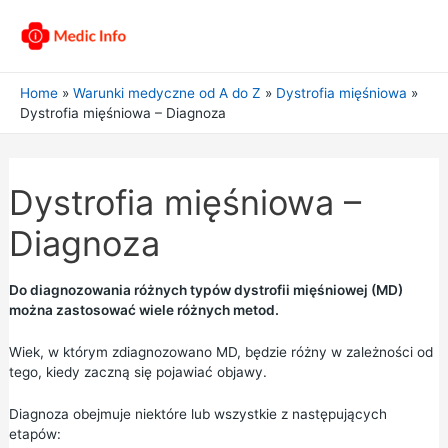
Home
Warunki medyczne od A do Z
Dystrofia mięśniowa
Dystrofia mięśniowa – Diagnoza
Dystrofia mięśniowa –
Diagnoza
Do diagnozowania różnych typów dystrofii mięśniowej (MD)
można zastosować wiele różnych metod.
Wiek, w którym zdiagnozowano MD, będzie różny w zależności od
tego, kiedy zaczną się pojawiać objawy.
Diagnoza obejmuje niektóre lub wszystkie z następujących
etapów:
_ _ _ _ _ _ _
Each line from the material above that mentions the word "różnych" needs to be copied.

▶ **Result of this task**:
Do diagnozowania różnych typów dystrofii mięśniowej (MD)
można zastosować wiele różnych metod.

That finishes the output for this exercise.